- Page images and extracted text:

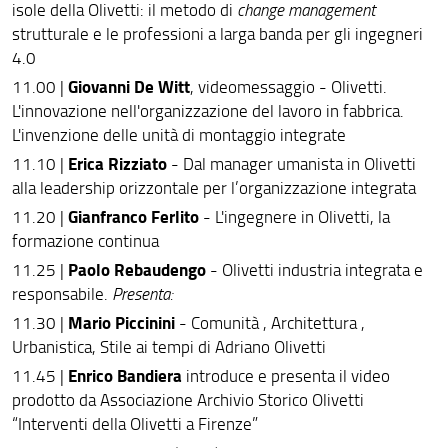
isole della Olivetti: il metodo di
change management
strutturale e le professioni a larga banda per gli ingegneri
4.0
Giovanni De Witt
11.00 |
, videomessaggio - Olivetti.
L'innovazione nell'organizzazione del lavoro in fabbrica.
L'invenzione delle unità di montaggio integrate
Erica Rizziato
11.10 |
- Dal manager umanista in Olivetti
alla leadership orizzontale per l’organizzazione integrata
Gianfranco Ferlito
11.20 |
- L'ingegnere in Olivetti, la
formazione continua
Paolo Rebaudengo
11.25 |
- Olivetti industria integrata e
responsabile.
Presenta:
Mario Piccinini
11.30 |
- Comunità , Architettura ,
Urbanistica, Stile ai tempi di Adriano Olivetti
Enrico Bandiera
11.45 |
introduce e presenta il video
prodotto da Associazione Archivio Storico Olivetti
“Interventi della Olivetti a Firenze”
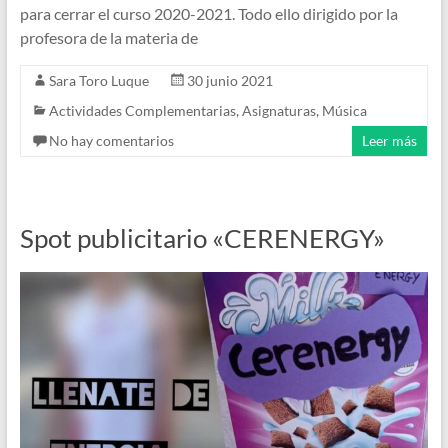
para cerrar el curso 2020-2021. Todo ello dirigido por la
profesora de la materia de
Sara Toro Luque
30 junio 2021
Actividades Complementarias
,
Asignaturas
,
Música
No hay comentarios
Leer más
Spot publicitario «CERENERGY»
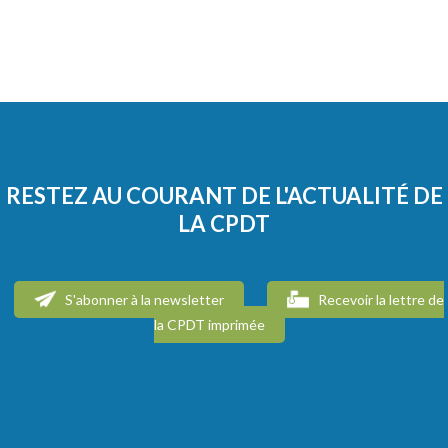
RESTEZ AU COURANT DE L'ACTUALITÉ DE
LA CPDT
S'abonner à la newsletter
Recevoir la lettre de
la CPDT imprimée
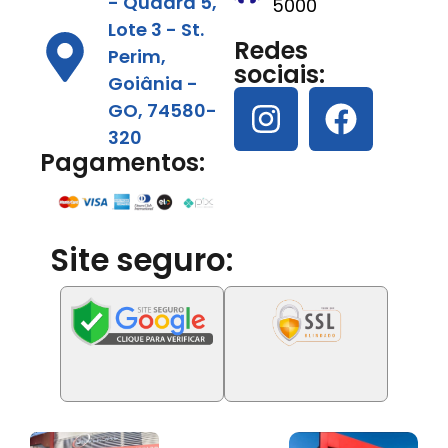
- Quadra 5,
5000
Lote 3 - St.
Redes
Perim,
sociais:
Goiânia -
GO, 74580-
320
Pagamentos:
Site seguro:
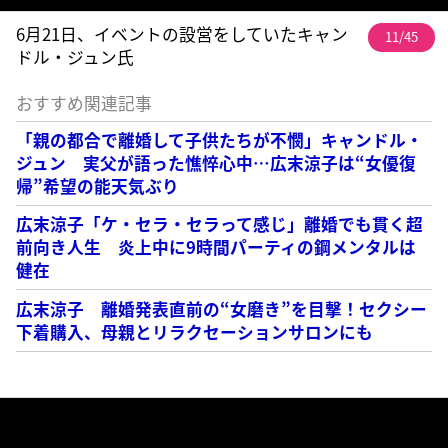
6月21日、イベントの設営をしていたキャン
11/45
ドル・ジュン氏
おすすめ関連記事
「親の都合で離婚して子供たちが不憫」キャンドル・
ジュン 実父が語った憔悴心中…広末涼子は“女優復
帰”希望の能天気ぶり
広末涼子「ケ・セラ・セラって感じ」離婚でも貫く超
前向き人生 炎上中に9時間パーティの鋼メンタルは
健在
広末涼子 離婚発表直前の“女磨き”を目撃！セクシー
下着購入、母親とリラクセーションサロンにも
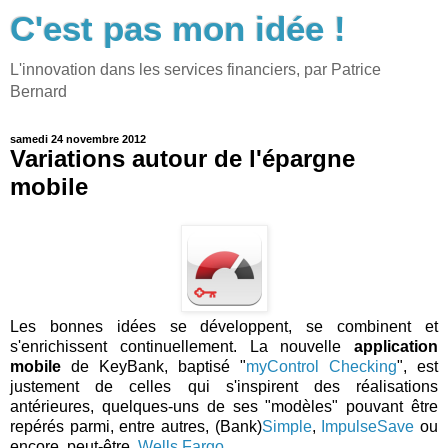
C'est pas mon idée !
L'innovation dans les services financiers, par Patrice
Bernard
samedi 24 novembre 2012
Variations autour de l'épargne
mobile
Les bonnes idées se développent, se combinent et
s'enrichissent continuellement. La nouvelle
application
mobile
de KeyBank, baptisé "
myControl Checking
", est
justement de celles qui s'inspirent des réalisations
antérieures, quelques-uns de ses "modèles" pouvant être
repérés parmi, entre autres, (Bank)
Simple
,
ImpulseSave
ou
encore, peut-être,
Wells Fargo
.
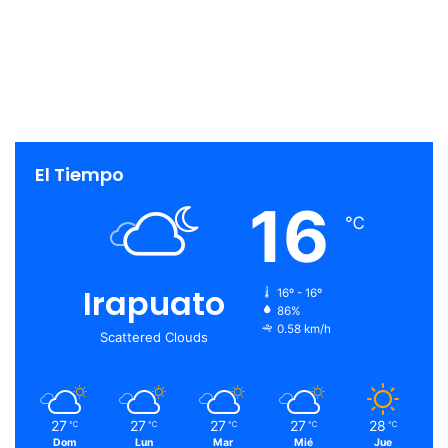
El Tiempo
16
℃
Irapuato
16º - 16º
86%
0.58 km/h
Scattered Clouds
27
27
27
27
28
℃
℃
℃
℃
℃
Dom
Lun
Mar
Mié
Jue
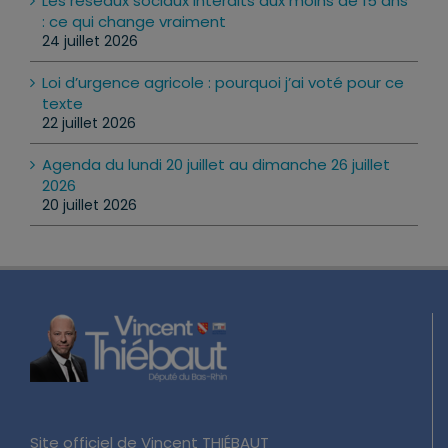
Les réseaux sociaux interdits aux moins de 15 ans
: ce qui change vraiment
24 juillet 2026
Loi d’urgence agricole : pourquoi j’ai voté pour ce
texte
22 juillet 2026
Agenda du lundi 20 juillet au dimanche 26 juillet
2026
20 juillet 2026
Site officiel de Vincent THIÉBAUT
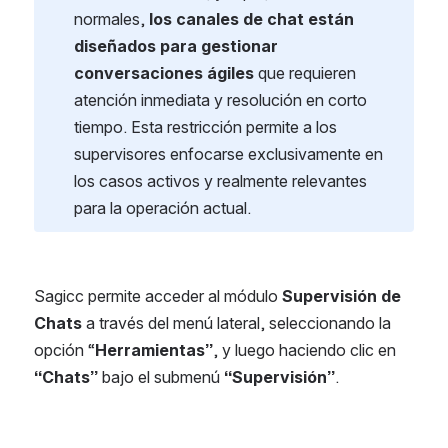
normales,
 los canales de chat están 
diseñados para gestionar 
conversaciones ágiles
 que requieren 
atención inmediata y resolución en corto 
tiempo. Esta restricción permite a los 
supervisores enfocarse exclusivamente en 
los casos activos y realmente relevantes 
para la operación actual.
Sagicc permite acceder al módulo 
Supervisión de 
Chats 
a través del menú lateral, seleccionando la 
opción “
Herramientas”
,
y
luego haciendo clic en 
“Chats”
 bajo el submenú
 “Supervisión”
.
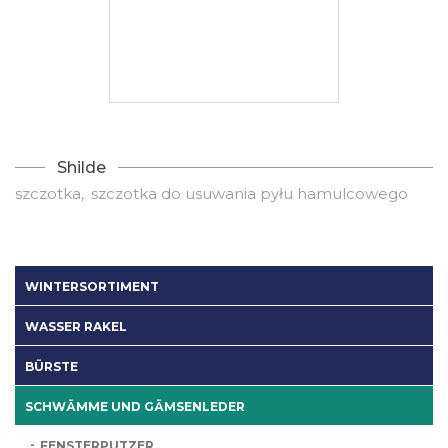
Shilde
szczotka
szczotka do usuwania pyłu hamulcowego
WINTERSORTIMENT
WASSER RAKEL
BÜRSTE
SCHWÄMME UND GÄMSENLEDER
FENSTERPUTZER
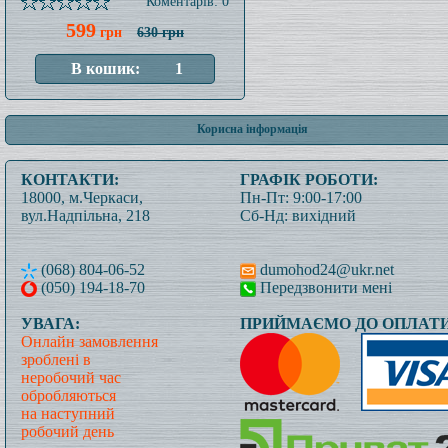
Коментарів: 0
599
грн
630 грн
Корисна інформація
КОНТАКТИ:
ГРАФІК РОБОТИ:
18000, м.Черкаси,
Пн-Пт: 9:00-17:00
вул.Надпільна, 218
Сб-Нд: вихідний
(068) 804-06-52
dumohod24@ukr.net
(050) 194-18-70
Передзвонити мені
УВАГА:
ПРИЙМАЄМО ДО ОПЛАТИ
Онлайн замовлення
зроблені в
неробочий час
обробляються
на наступний
робочий день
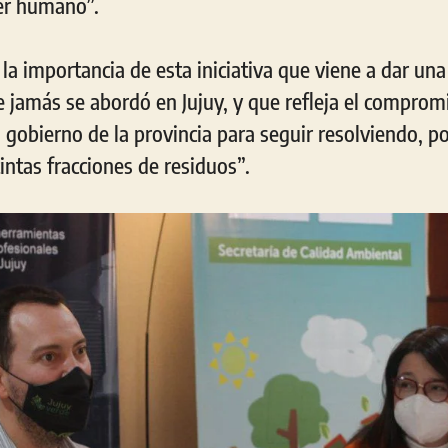
er humano”.
la importancia de esta iniciativa que viene a dar una
 jamás se abordó en Jujuy, y que refleja el compromi
 gobierno de la provincia para seguir resolviendo, po
tintas fracciones de residuos”.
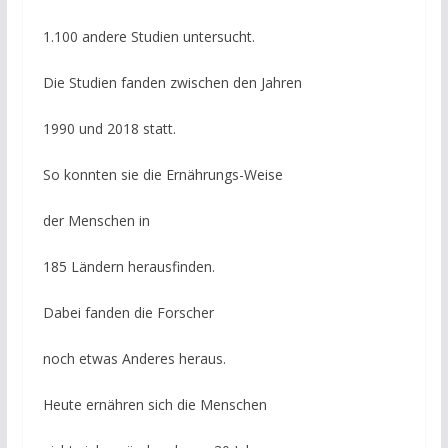
1.100 andere Studien untersucht.
Die Studien fanden zwischen den Jahren
1990 und 2018 statt.
So konnten sie die Ernährungs-Weise
der Menschen in
185 Ländern herausfinden.
Dabei fanden die Forscher
noch etwas Anderes heraus.
Heute ernähren sich die Menschen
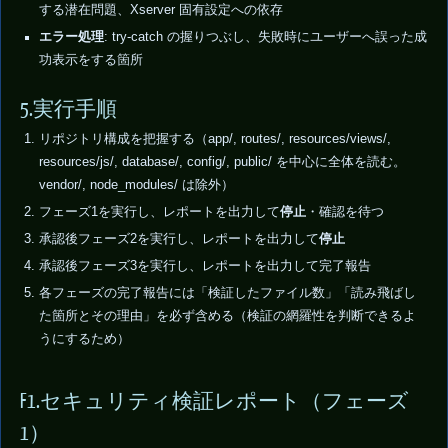
する潜在問題、Xserver 固有設定への依存
エラー処理
: try-catch の握りつぶし、失敗時にユーザーへ誤った成
功表示をする箇所
5.実行手順
リポジトリ構成を把握する（app/, routes/, resources/views/,
resources/js/, database/, config/, public/ を中心に全体を読む。
vendor/, node_modules/ は除外）
フェーズ1を実行し、レポートを出力して
停止
・確認を待つ
承認後フェーズ2を実行し、レポートを出力して
停止
承認後フェーズ3を実行し、レポートを出力して完了報告
各フェーズの完了報告には「検証したファイル数」「読み飛ばし
た箇所とその理由」を必ず含める（検証の網羅性を判断できるよ
うにするため）
F1.セキュリティ検証レポート（フェーズ
1）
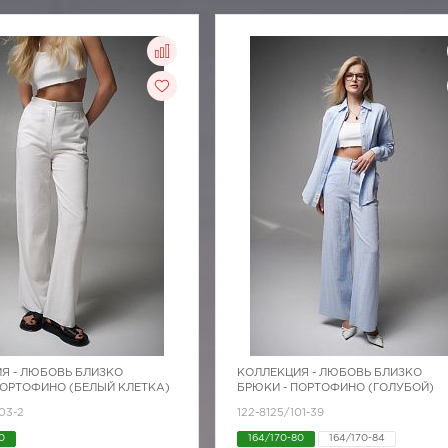
Я -
ЛЮБОВЬ БЛИЗКО
КОЛЛЕКЦИЯ -
ЛЮБОВЬ БЛИЗКО
ПОРТОФИНО (БЕЛЫЙ КЛЕТКА)
БРЮКИ - ПОРТОФИНО (ГОЛУБОЙ)
03-2
122-8125/101-39
0
164/170-80
164/170-84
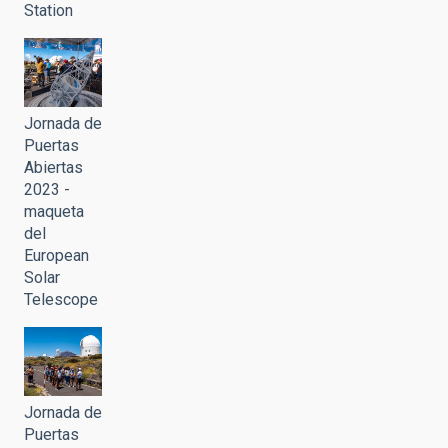
Station
Jornada de
Puertas
Abiertas
2023 -
maqueta
del
European
Solar
Telescope
Jornada de
Puertas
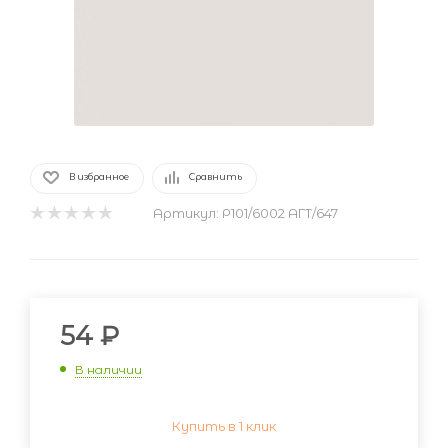
В избранное
Сравнить
Артикул:
Р101/6002 АГТ/647
54
₽
В наличии
Купить в 1 клик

- What you should do: Reproduce every line above word for word; no images.

- Answer box:
isole della Olivetti: il metodo di
change management
strutturale e le professioni a larga banda per gli ingegneri
4.0
Giovanni De Witt
11.00 |
, videomessaggio - Olivetti.
L'innovazione nell'organizzazione del lavoro in fabbrica.
L'invenzione delle unità di montaggio integrate
Erica Rizziato
11.10 |
- Dal manager umanista in Olivetti
alla leadership orizzontale per l’organizzazione integrata
Gianfranco Ferlito
11.20 |
- L'ingegnere in Olivetti, la
formazione continua
Paolo Rebaudengo
11.25 |
- Olivetti industria integrata e
responsabile.
Presenta:
Mario Piccinini
11.30 |
- Comunità , Architettura ,
Urbanistica, Stile ai tempi di Adriano Olivetti
Enrico Bandiera
11.45 |
introduce e presenta il video
prodotto da Associazione Archivio Storico Olivetti
“Interventi della Olivetti a Firenze”
para cerrar el curso 2020-2021. Todo ello dirigido por la
profesora de la materia de
Sara Toro Luque
30 junio 2021
Actividades Complementarias
,
Asignaturas
,
Música
No hay comentarios
Leer más
Spot publicitario «CERENERGY»
RESTEZ AU COURANT DE L'ACTUALITÉ DE
LA CPDT
S'abonner à la newsletter
Recevoir la lettre de
la CPDT imprimée
- Quadra 5,
5000
Lote 3 - St.
Redes
Perim,
sociais:
Goiânia -
GO, 74580-
320
Pagamentos:
Site seguro:
6月21日、イベントの設営をしていたキャン
11/45
ドル・ジュン氏
おすすめ関連記事
「親の都合で離婚して子供たちが不憫」キャンドル・
ジュン 実父が語った憔悴心中…広末涼子は“女優復
帰”希望の能天気ぶり
広末涼子「ケ・セラ・セラって感じ」離婚でも貫く超
前向き人生 炎上中に9時間パーティの鋼メンタルは
健在
広末涼子 離婚発表直前の“女磨き”を目撃！セクシー
下着購入、母親とリラクセーションサロンにも
C'est pas mon idée !
L'innovation dans les services financiers, par Patrice
Bernard
samedi 24 novembre 2012
Variations autour de l'épargne
mobile
Les bonnes idées se développent, se combinent et
s'enrichissent continuellement. La nouvelle
application
mobile
de KeyBank, baptisé "
myControl Checking
", est
justement de celles qui s'inspirent des réalisations
antérieures, quelques-uns de ses "modèles" pouvant être
repérés parmi, entre autres, (Bank)
Simple
,
ImpulseSave
ou
encore, peut-être,
Wells Fargo
.
El Tiempo
16
℃
Irapuato
16º - 16º
86%
0.58 km/h
Scattered Clouds
27
27
27
27
28
℃
℃
℃
℃
℃
Dom
Lun
Mar
Mié
Jue
Les réseaux sociaux interdits aux moins de 15 ans
: ce qui change vraiment
24 juillet 2026
Loi d’urgence agricole : pourquoi j’ai voté pour ce
texte
22 juillet 2026
Agenda du lundi 20 juillet au dimanche 26 juillet
2026
20 juillet 2026
Site officiel de Vincent THIÉBAUT
normales,
 los canales de chat están 
diseñados para gestionar 
conversaciones ágiles
 que requieren 
atención inmediata y resolución en corto 
tiempo. Esta restricción permite a los 
supervisores enfocarse exclusivamente en 
los casos activos y realmente relevantes 
para la operación actual.
Sagicc permite acceder al módulo 
Supervisión de 
Chats 
a través del menú lateral, seleccionando la 
opción “
Herramientas”
,
y
luego haciendo clic en 
“Chats”
 bajo el submenú
 “Supervisión”
.
Shilde
szczotka
szczotka do usuwania pyłu hamulcowego
WINTERSORTIMENT
WASSER RAKEL
BÜRSTE
SCHWÄMME UND GÄMSENLEDER
FENSTERPUTZER
Коментарів: 0
599
грн
630 грн
Корисна інформація
КОНТАКТИ:
ГРАФІК РОБОТИ:
18000, м.Черкаси,
Пн-Пт: 9:00-17:00
вул.Надпільна, 218
Сб-Нд: вихідний
(068) 804-06-52
dumohod24@ukr.net
(050) 194-18-70
Передзвонити мені
УВАГА:
ПРИЙМАЄМО ДО ОПЛАТИ
Онлайн замовлення
зроблені в
неробочий час
обробляються
на наступний
робочий день
er humano”.
la importancia de esta iniciativa que viene a dar una
 jamás se abordó en Jujuy, y que refleja el compromi
 gobierno de la provincia para seguir resolviendo, po
tintas fracciones de residuos”.
1.100 andere Studien untersucht.
Die Studien fanden zwischen den Jahren
1990 und 2018 statt.
So konnten sie die Ernährungs-Weise
der Menschen in
185 Ländern herausfinden.
Dabei fanden die Forscher
noch etwas Anderes heraus.
Heute ernähren sich die Menschen
する潜在問題、Xserver 固有設定への依存
エラー処理
: try-catch の握りつぶし、失敗時にユーザーへ誤った成
功表示をする箇所
5.実行手順
リポジトリ構成を把握する（app/, routes/, resources/views/,
resources/js/, database/, config/, public/ を中心に全体を読む。
vendor/, node_modules/ は除外）
フェーズ1を実行し、レポートを出力して
停止
・確認を待つ
承認後フェーズ2を実行し、レポートを出力して
停止
承認後フェーズ3を実行し、レポートを出力して完了報告
各フェーズの完了報告には「検証したファイル数」「読み飛ばし
た箇所とその理由」を必ず含める（検証の網羅性を判断できるよ
うにするため）
F1.セキュリティ検証レポート（フェーズ
1）
Я -
ЛЮБОВЬ БЛИЗКО
КОЛЛЕКЦИЯ -
ЛЮБОВЬ БЛИЗКО
ПОРТОФИНО (БЕЛЫЙ КЛЕТКА)
БРЮКИ - ПОРТОФИНО (ГОЛУБОЙ)
03-2
122-8125/101-39
0
164/170-80
164/170-84
Station
Jornada de
Puertas
Abiertas
2023 -
maqueta
del
European
Solar
Telescope
Jornada de
Puertas
В избранное
Сравнить
Артикул:
Р101/6002 АГТ/647
54
₽
В наличии
Купить в 1 клик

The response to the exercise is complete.